Begin at the line that contains "2026.8.5 14:58" and repeat every line from there to the end of the records below, inclusive, without adding any other line.

Information START

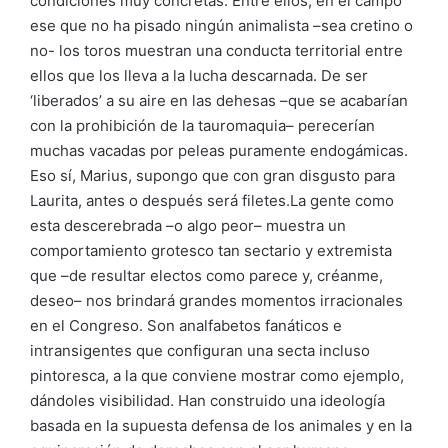
condiciones muy concretas. Entre ellos, en el campo
ese que no ha pisado ningún animalista –sea cretino o
no- los toros muestran una conducta territorial entre
ellos que los lleva a la lucha descarnada. De ser
‘liberados’ a su aire en las dehesas –que se acabarían
con la prohibición de la tauromaquia– perecerían
muchas vacadas por peleas puramente endogámicas.
Eso sí, Marius, supongo que con gran disgusto para
Laurita, antes o después será filetes.La gente como
esta descerebrada –o algo peor– muestra un
comportamiento grotesco tan sectario y extremista
que –de resultar electos como parece y, créanme,
deseo– nos brindará grandes momentos irracionales
en el Congreso. Son analfabetos fanáticos e
intransigentes que configuran una secta incluso
pintoresca, a la que conviene mostrar como ejemplo,
dándoles visibilidad. Han construido una ideología
basada en la supuesta defensa de los animales y en la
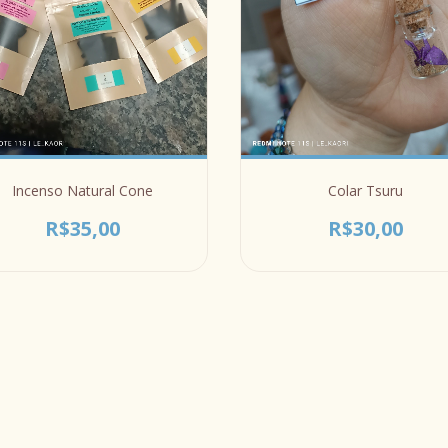
Incenso Natural Cone
Colar Tsuru
R$35,00
R$30,00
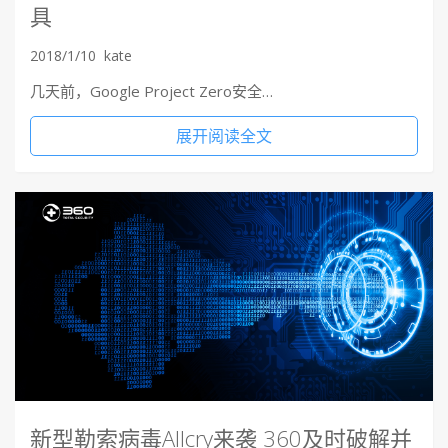
具
2018/1/10
kate
几天前，Google Project Zero安全…
展开阅读全文
新型勒索病毒Allcry来袭 360及时破解并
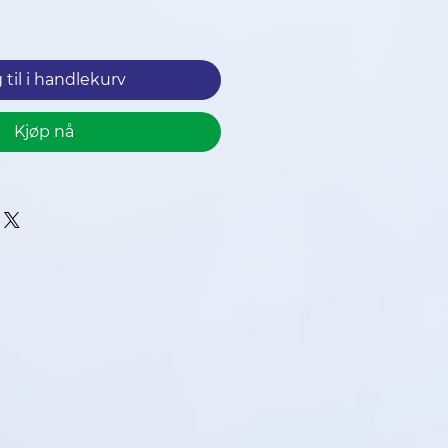
pris
 til i handlekurv
Kjøp nå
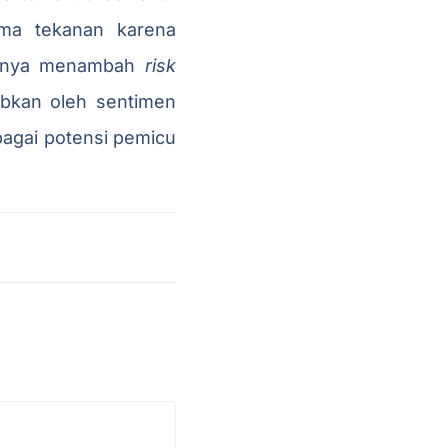
ma tekanan karena
asanya menambah
risk
babkan oleh sentimen
bagai potensi pemicu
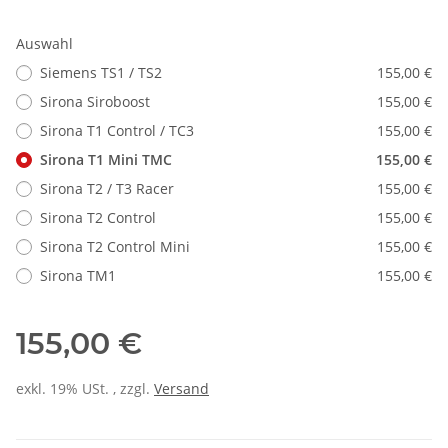
Auswahl
Siemens TS1 / TS2
155,00 €
Sirona Siroboost
155,00 €
Sirona T1 Control / TC3
155,00 €
Sirona T1 Mini TMC
155,00 €
Sirona T2 / T3 Racer
155,00 €
Sirona T2 Control
155,00 €
Sirona T2 Control Mini
155,00 €
Sirona TM1
155,00 €
155,00 €
exkl. 19% USt. , zzgl.
Versand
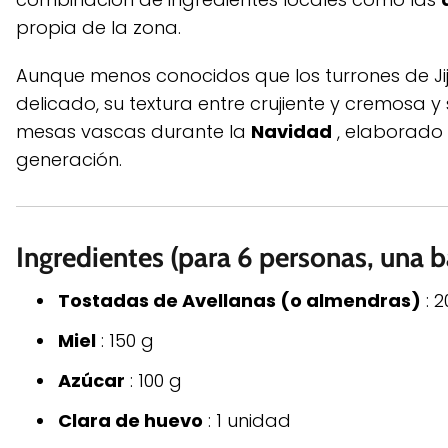
propia de la zona.
Aunque menos conocidos que los turrones de Jijo
delicado, su textura entre crujiente y cremosa y
mesas vascas durante la
Navidad
, elaborado 
generación.
Ingredientes (para 6 personas, una 
Tostadas de Avellanas (o almendras)
: 2
Miel
: 150 g
Azúcar
: 100 g
Clara de huevo
: 1 unidad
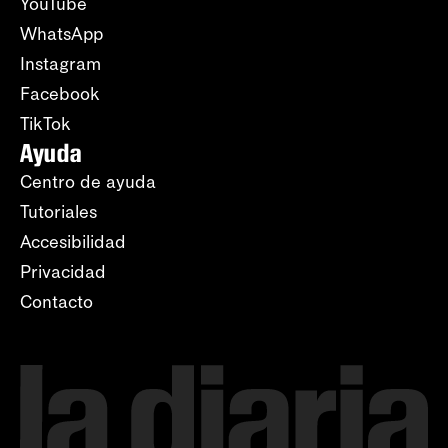
YouTube
WhatsApp
Instagram
Facebook
TikTok
Ayuda
Centro de ayuda
Tutoriales
Accesibilidad
Privacidad
Contacto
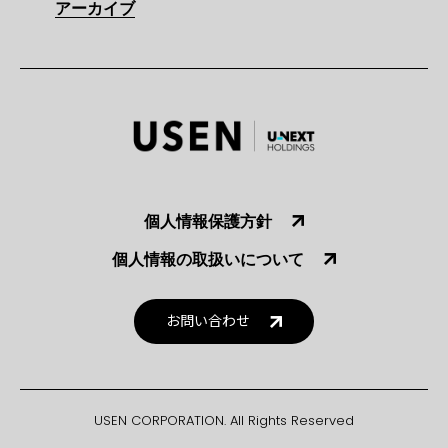
アーカイブ
個人情報保護方針
個人情報の取扱いについて
お問い合わせ
USEN CORPORATION. All Rights Reserved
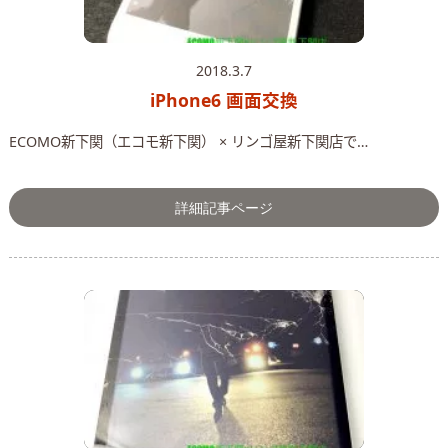
2018.3.7
iPhone6 画面交換
ECOMO新下関（エコモ新下関） × リンゴ屋新下関店で…
詳細記事ページ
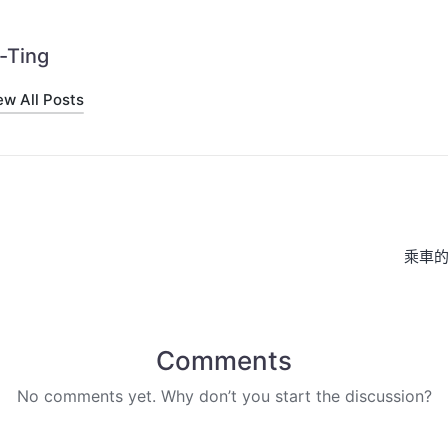
-Ting
ew All Posts
on
乘車
Comments
No comments yet. Why don’t you start the discussion?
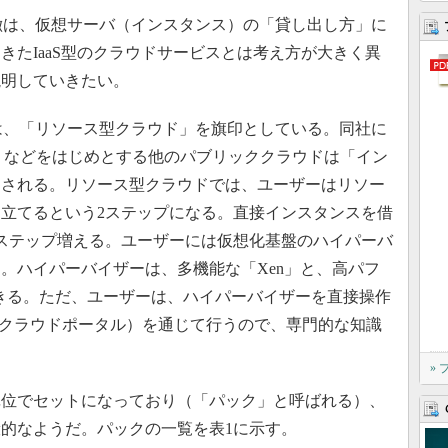
の特徴は、仮想サーバ（インスタンス）の「貸し出し方」に
きたIaaS型のクラウドサービスとは考え方が大きく異
説明していきたい。
c」は、「リソース型クラウド」を旗印としている。同社に
es（AWS）などをはじめとする他のパブリッククラウドは「イン
別される。リソース型クラウドでは、ユーザーはリソー
立てるという2ステップになる。直接インスタンスを借
ステップ増える。ユーザーには仮想化基盤のハイパーバ
。ハイパーバイザーは、多機能な「Xen」と、高パフ
きる。ただ、ユーザーは、ハイパーバイザーを直接操作
（クラウドポータル）を通じて行うので、専門的な知識
»
位でセットになっており（「パック」と呼ばれる）、
的なようだ。パックの一覧を表1に示す。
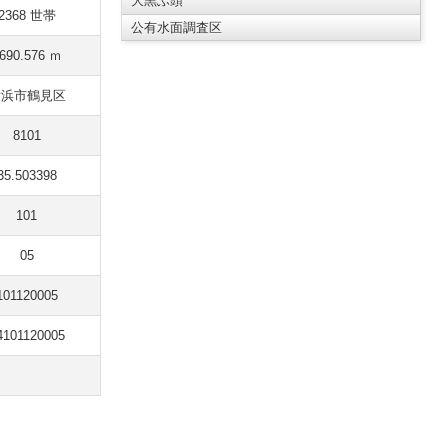
大黒ふ頭
2368 世帯
公有水面調査区
690.576 ｍ
横浜市鶴見区
8101
35.503398
101
05
101120005
4101120005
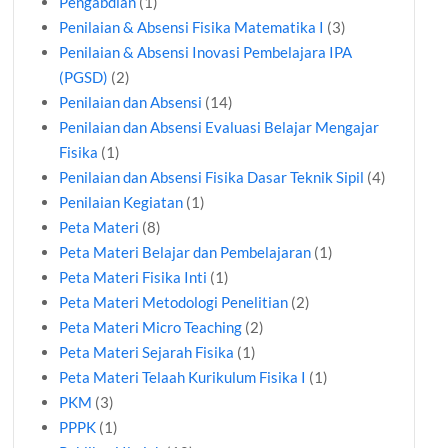
Pengabdian
(1)
Penilaian & Absensi Fisika Matematika I
(3)
Penilaian & Absensi Inovasi Pembelajara IPA
(PGSD)
(2)
Penilaian dan Absensi
(14)
Penilaian dan Absensi Evaluasi Belajar Mengajar
Fisika
(1)
Penilaian dan Absensi Fisika Dasar Teknik Sipil
(4)
Penilaian Kegiatan
(1)
Peta Materi
(8)
Peta Materi Belajar dan Pembelajaran
(1)
Peta Materi Fisika Inti
(1)
Peta Materi Metodologi Penelitian
(2)
Peta Materi Micro Teaching
(2)
Peta Materi Sejarah Fisika
(1)
Peta Materi Telaah Kurikulum Fisika I
(1)
PKM
(3)
PPPK
(1)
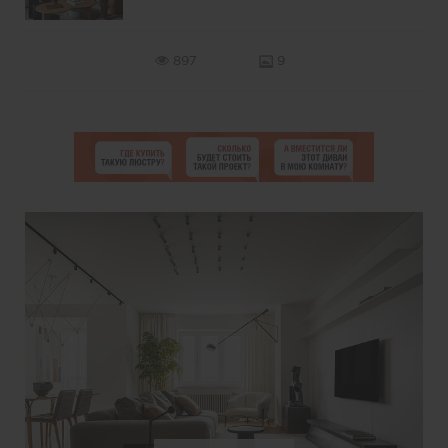
897
9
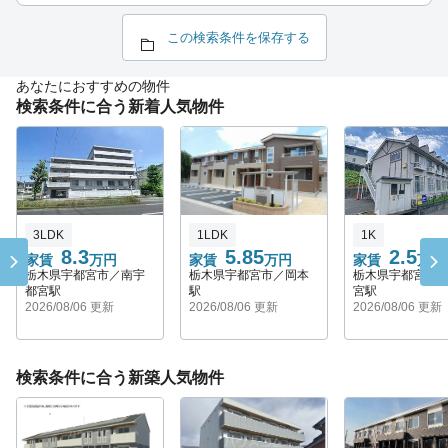
この検索条件を保存する
あなたにおすすめの物件
検索条件に合う新着人気物件
3LDK
1LDK
1K
8.3
5.85
2.5
家賃
万円
家賃
万円
家賃
万円
栃木県宇都宮市／南宇
栃木県宇都宮市／岡本
栃木県宇都宮市
都宮駅
駅
宮駅
2026/08/06 更新
2026/08/06 更新
2026/08/06 更新
検索条件に合う新築人気物件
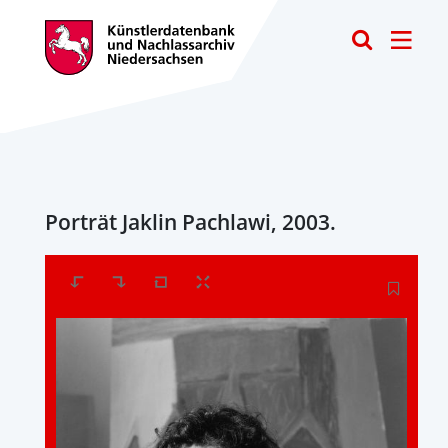
Toggle
Porträt Jaklin Pachlawi, 2003.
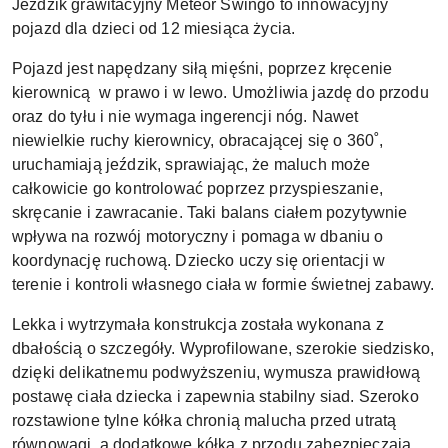
Jeździk grawitacyjny Meteor Swingo to innowacyjny
pojazd dla dzieci od 12 miesiąca życia.
Pojazd jest napędzany siłą mięśni, poprzez kręcenie
kierownicą w prawo i w lewo. Umożliwia jazdę do przodu
oraz do tyłu i nie wymaga ingerencji nóg. Nawet
niewielkie ruchy kierownicy, obracającej się o 360˚,
uruchamiają jeździk, sprawiając, że maluch może
całkowicie go kontrolować poprzez przyspieszanie,
skręcanie i zawracanie. Taki balans ciałem pozytywnie
wpływa na rozwój motoryczny i pomaga w dbaniu o
koordynację ruchową. Dziecko uczy się orientacji w
terenie i kontroli własnego ciała w formie świetnej zabawy.
Lekka i wytrzymała konstrukcja została wykonana z
dbałością o szczegóły. Wyprofilowane, szerokie siedzisko,
dzięki delikatnemu podwyższeniu, wymusza prawidłową
postawę ciała dziecka i zapewnia stabilny siad. Szeroko
rozstawione tylne kółka chronią malucha przed utratą
równowagi, a dodatkowe kółka z przodu zabezpieczają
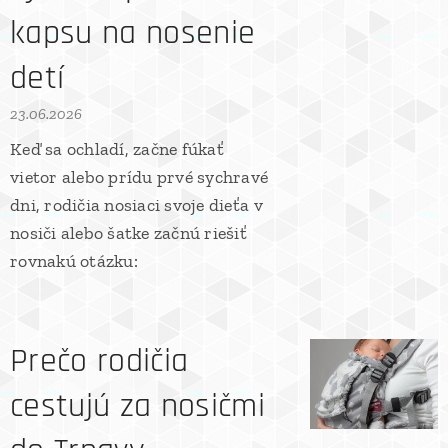
kapsu na nosenie
detí
23.06.2026
Keď sa ochladí, začne fúkať
vietor alebo prídu prvé sychravé
dni, rodičia nosiaci svoje dieťa v
nosiči alebo šatke začnú riešiť
rovnakú otázku:
Prečo rodičia
cestujú za nosičmi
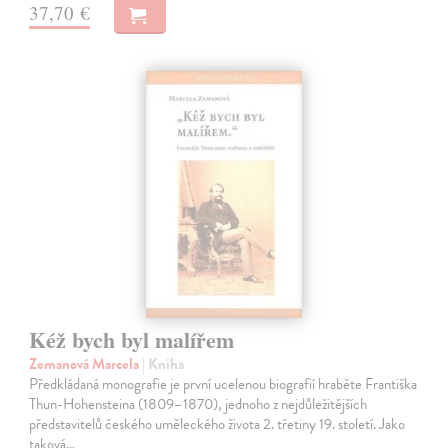
37,70 €
Kéž bych byl malířem
Zemanová Marcela
| Kniha
Předkládaná monografie je první ucelenou biografií hraběte Františka
Thun-Hohensteina (1809–1870), jednoho z nejdůležitějších
představitelů českého uměleckého života 2. třetiny 19. století. Jako
taková…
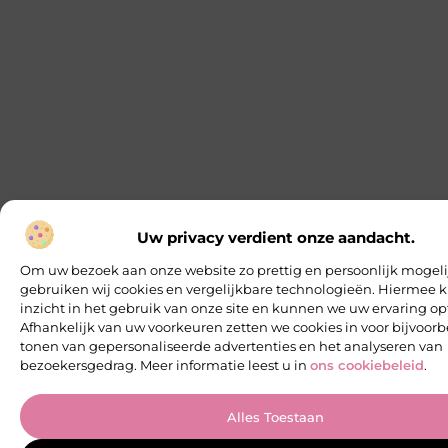
Uw privacy verdient onze aandacht.
Om uw bezoek aan onze website zo prettig en persoonlijk mogeli
gebruiken wij cookies en vergelijkbare technologieën. Hiermee k
inzicht in het gebruik van onze site en kunnen we uw ervaring op
Afhankelijk van uw voorkeuren zetten we cookies in voor bijvoorb
tonen van gepersonaliseerde advertenties en het analyseren van
bezoekersgedrag. Meer informatie leest u in
ons cookiebeleid
.
Alles Toestaan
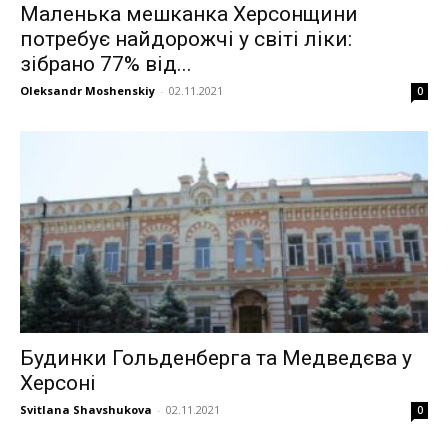
Маленька мешканка Херсонщини
потребує найдорожчі у світі ліки:
зібрано 77% від...
Oleksandr Moshenskiy
-
02.11.2021
0
Будинки Гольденберга та Медведєва у
Херсоні
Svitlana Shavshukova
-
02.11.2021
0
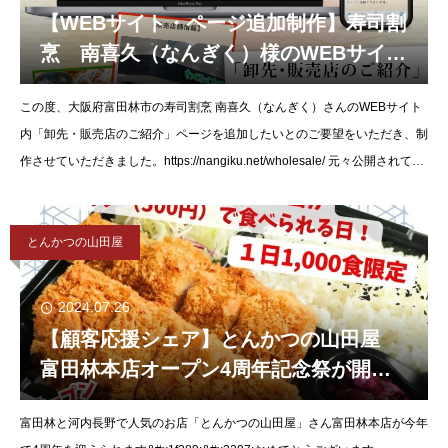
【WEBサイト・ページ追加制作】寿司割
烹 南喜久（なんぎく）様のWEBサイ
ト・ページ追加分を制作させていただき
この度、大阪府富田林市の寿司割烹 南喜久（なんぎく）さんのWEBサイト
ました。
内「卸先・販売店のご紹介」ページを追加したいとのご要望をいただき、制
作させていただきました。https://nangiku.net/wholesale/ 元々公開されてい
たWEBサイトの
とんかつの山田屋
2024.07.26
【顧客応援シェア】とんかつの山田屋
富田林本店オープン4周年記念祭が開
催！！
富田林と河内長野で人気のお店「とんかつの山田屋」さん富田林本店が今年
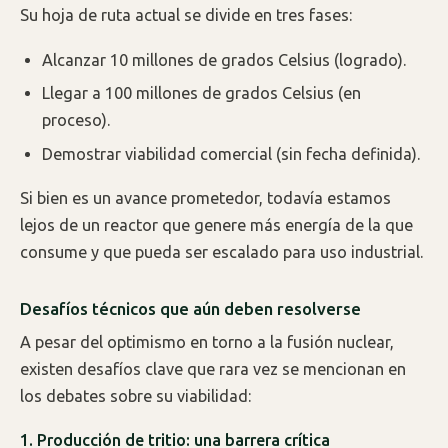
Su hoja de ruta actual se divide en tres fases:
Alcanzar 10 millones de grados Celsius (logrado).
Llegar a 100 millones de grados Celsius (en
proceso).
Demostrar viabilidad comercial (sin fecha definida).
Si bien es un avance prometedor, todavía estamos
lejos de un reactor que genere más energía de la que
consume y que pueda ser escalado para uso industrial.
Desafíos técnicos que aún deben resolverse
A pesar del optimismo en torno a la fusión nuclear,
existen desafíos clave que rara vez se mencionan en
los debates sobre su viabilidad:
1. Producción de tritio: una barrera crítica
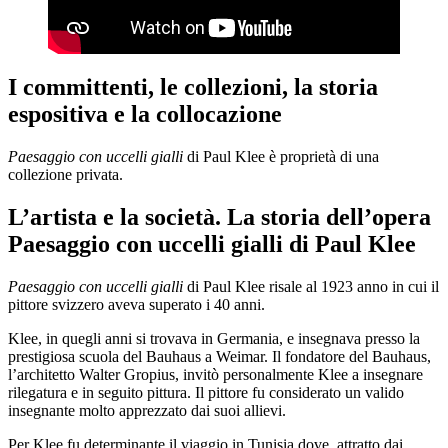
I committenti, le collezioni, la storia
espositiva e la collocazione
Paesaggio con uccelli gialli
di Paul Klee è proprietà di una
collezione privata.
L’artista e la società. La storia dell’opera
Paesaggio con uccelli gialli di Paul Klee
Paesaggio con uccelli gialli
di Paul Klee risale al 1923 anno in cui il
pittore svizzero aveva superato i 40 anni.
Klee, in quegli anni si trovava in Germania, e insegnava presso la
prestigiosa scuola del Bauhaus a Weimar. Il fondatore del Bauhaus,
l’architetto Walter Gropius, invitò personalmente Klee a insegnare
rilegatura e in seguito pittura. Il pittore fu considerato un valido
insegnante molto apprezzato dai suoi allievi.
Per Klee fu determinante il viaggio in Tunisia dove, attratto dai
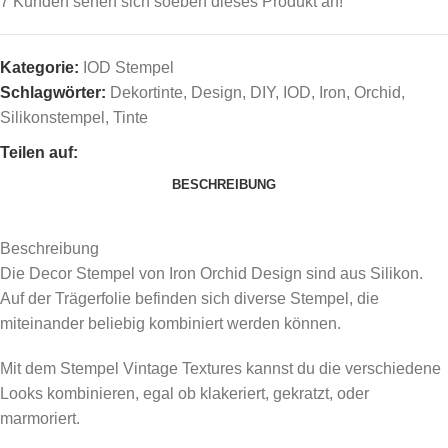
7
Kunden sehen sich soeben dieses Produkt an!
Kategorie:
IOD Stempel
Schlagwörter:
Dekortinte
,
Design
,
DIY
,
IOD
,
Iron
,
Orchid
,
Silikonstempel
,
Tinte
Teilen auf:
BESCHREIBUNG
Beschreibung
Die Decor Stempel von Iron Orchid Design sind aus Silikon.
Auf der Trägerfolie befinden sich diverse Stempel, die
miteinander beliebig kombiniert werden können.
Mit dem Stempel Vintage Textures kannst du die verschiedene
Looks kombinieren, egal ob klakeriert, gekratzt, oder
marmoriert.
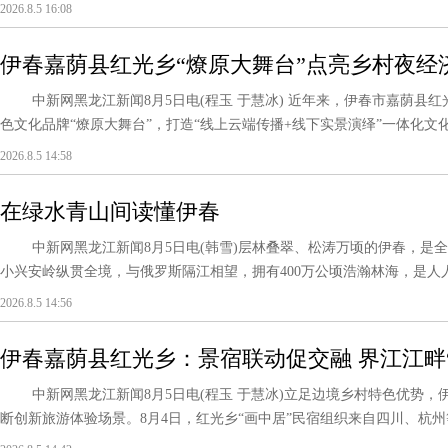
2026.8.5 16:08
伊春嘉荫县红光乡“燎原大舞台”点亮乡村夜经
中新网黑龙江新闻8月5日电(程玉 于慧冰) 近年来，伊春市嘉荫县
色文化品牌“燎原大舞台”，打造“线上云端传播+线下实景演绎”一体化文化
2026.8.5 14:58
在绿水青山间读懂伊春
中新网黑龙江新闻8月5日电(韩雪)层林叠翠、松涛万顷的伊春，是全
小兴安岭纵贯全境，与俄罗斯隔江相望，拥有400万公顷浩瀚林海，是人人向往
2026.8.5 14:56
伊春嘉荫县红光乡：景宿联动促交融 界江江畔
中新网黑龙江新闻8月5日电(程玉 于慧冰)立足边境乡村特色优势，伊
断创新旅游体验场景。8月4日，红光乡“画中居”民宿组织来自四川、杭州等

Information END

__Answer for this exercise__.
2026.8.5 14:58
在绿水青山间读懂伊春
中新网黑龙江新闻8月5日电(韩雪)层林叠翠、松涛万顷的伊春，是全
小兴安岭纵贯全境，与俄罗斯隔江相望，拥有400万公顷浩瀚林海，是人人向往
2026.8.5 14:56
伊春嘉荫县红光乡：景宿联动促交融 界江江畔
中新网黑龙江新闻8月5日电(程玉 于慧冰)立足边境乡村特色优势，伊
断创新旅游体验场景。8月4日，红光乡“画中居”民宿组织来自四川、杭州等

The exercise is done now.